Saved data entries:
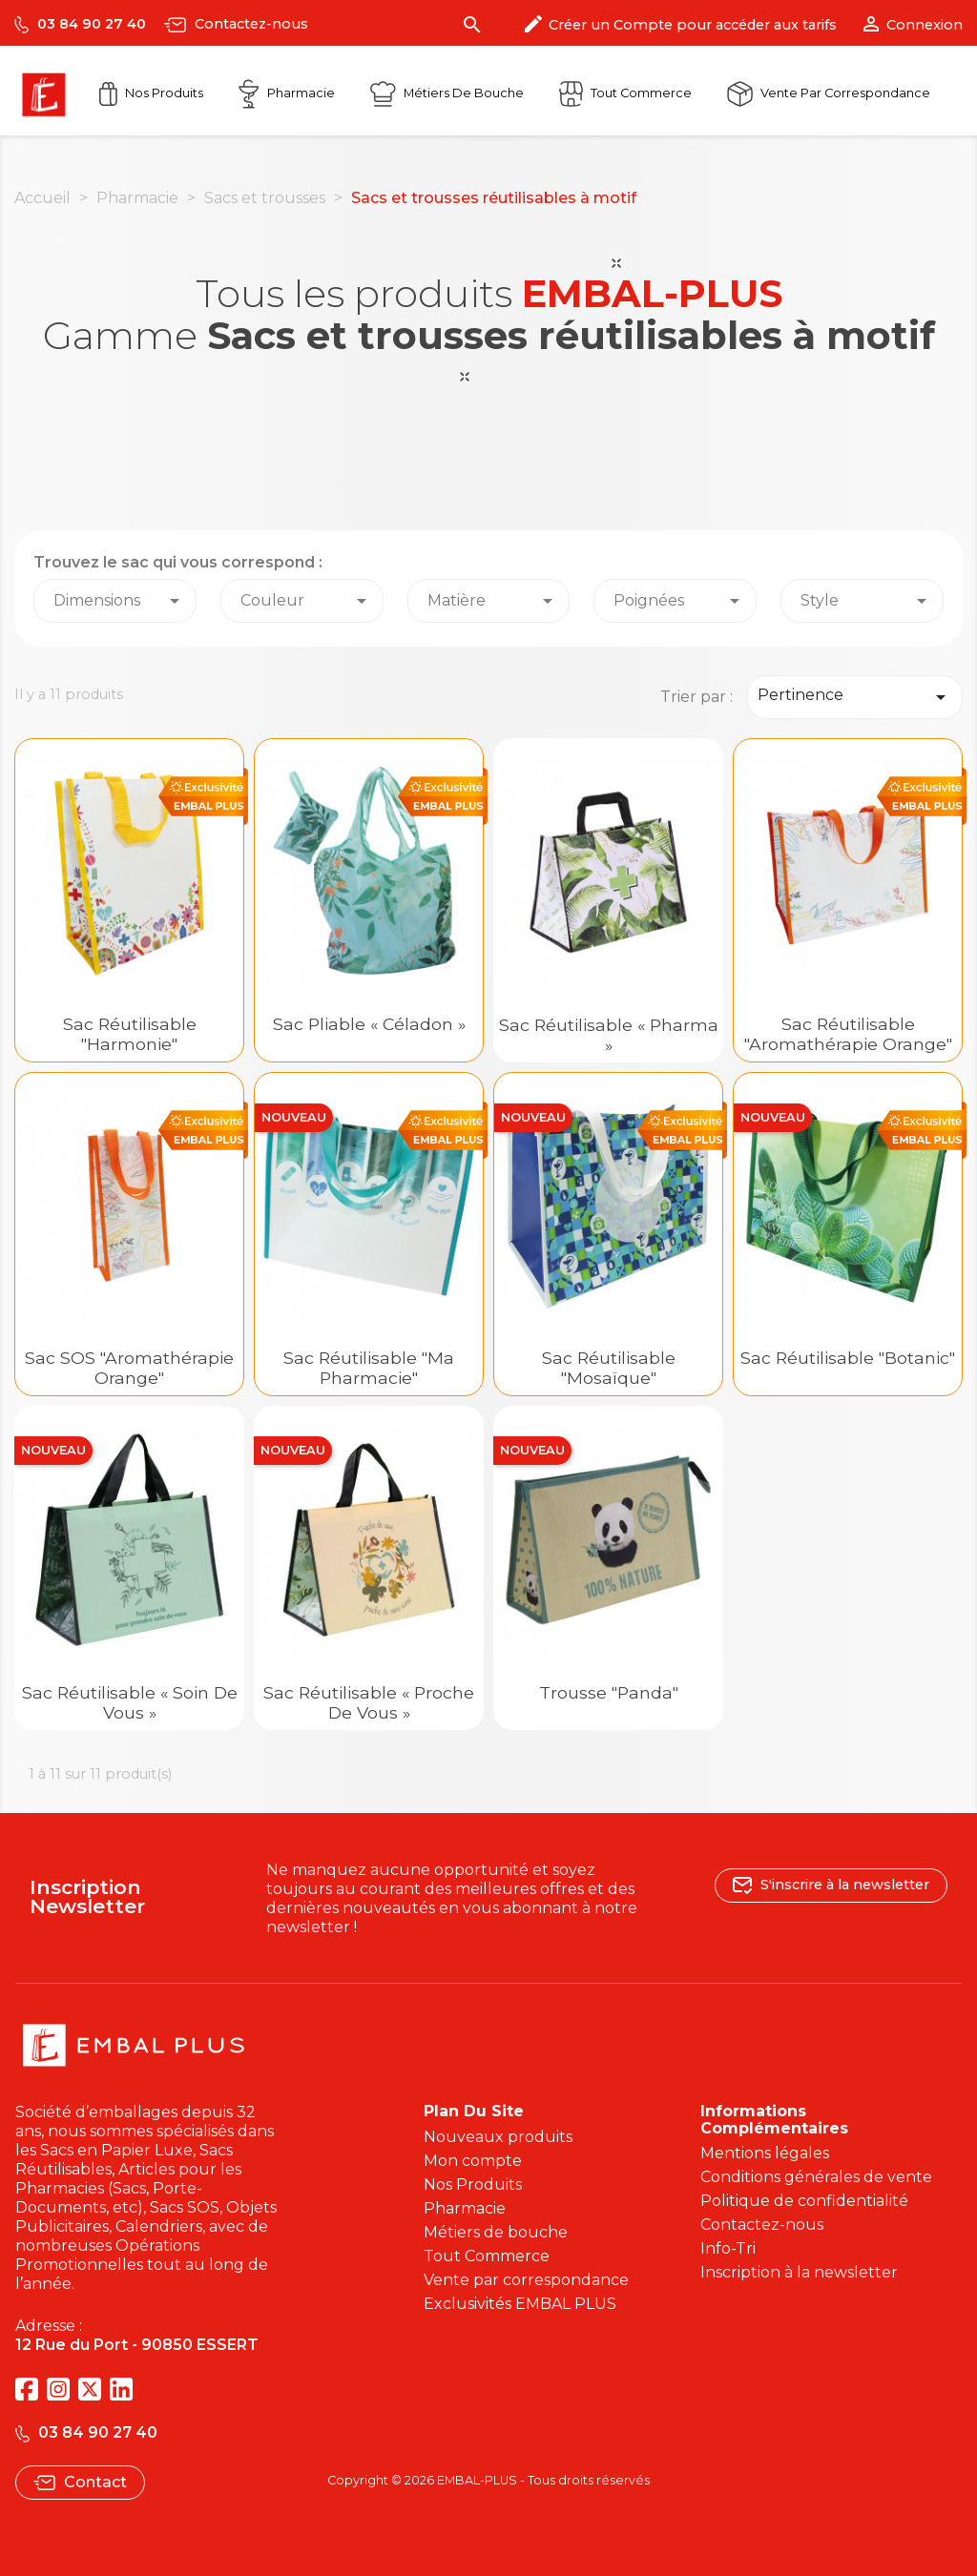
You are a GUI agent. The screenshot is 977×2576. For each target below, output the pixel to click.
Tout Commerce (487, 2256)
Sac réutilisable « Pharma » (608, 1035)
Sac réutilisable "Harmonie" (130, 1034)
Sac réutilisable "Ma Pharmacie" (368, 1368)
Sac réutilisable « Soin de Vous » (130, 1702)
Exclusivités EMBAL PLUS (520, 2304)
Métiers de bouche (496, 2232)
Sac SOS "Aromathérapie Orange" (129, 1368)
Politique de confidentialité (804, 2201)
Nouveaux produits (498, 2137)
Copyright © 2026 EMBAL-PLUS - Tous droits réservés (488, 2480)
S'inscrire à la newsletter (831, 1884)
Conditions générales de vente (816, 2177)
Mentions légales (764, 2153)
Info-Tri (728, 2248)
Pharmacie (287, 93)
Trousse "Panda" (608, 1692)
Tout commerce (625, 93)
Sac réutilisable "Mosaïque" (609, 1368)
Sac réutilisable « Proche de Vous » (368, 1702)
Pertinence (855, 697)
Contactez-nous (236, 23)
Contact (80, 2482)
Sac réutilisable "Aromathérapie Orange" (848, 1034)
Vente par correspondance (828, 93)
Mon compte (473, 2161)
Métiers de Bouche (447, 93)
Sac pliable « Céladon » (369, 1024)
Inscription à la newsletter (799, 2272)
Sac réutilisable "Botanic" (847, 1358)
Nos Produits (151, 93)
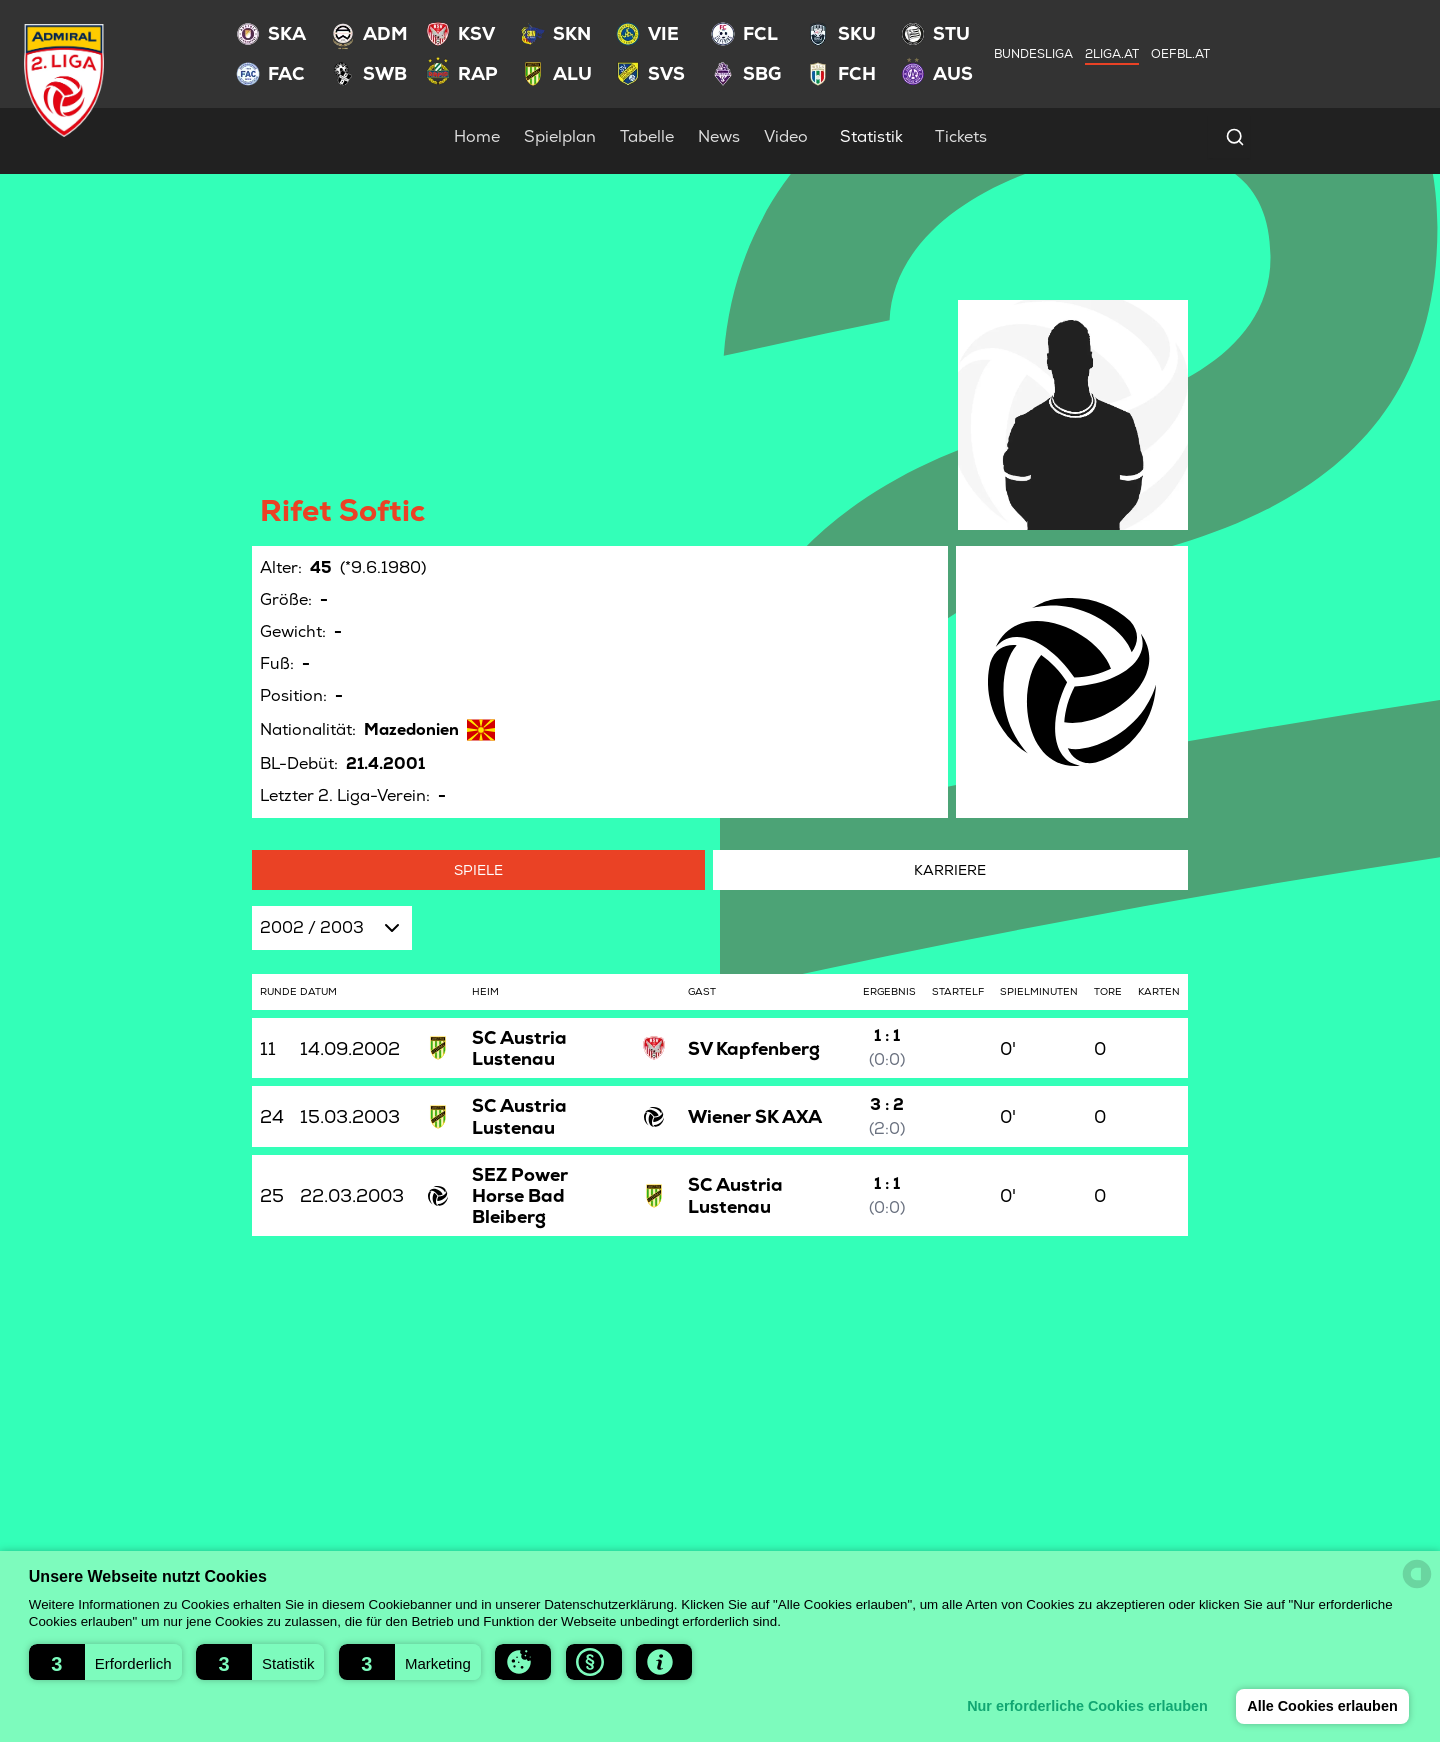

### About this exercise
Scan the data above; copy every line where "PLUS" appears.

### Task result
Exclusivités EMBAL PLUS (520, 2304)
Copyright © 2026 EMBAL-PLUS - Tous droits réservés (488, 2480)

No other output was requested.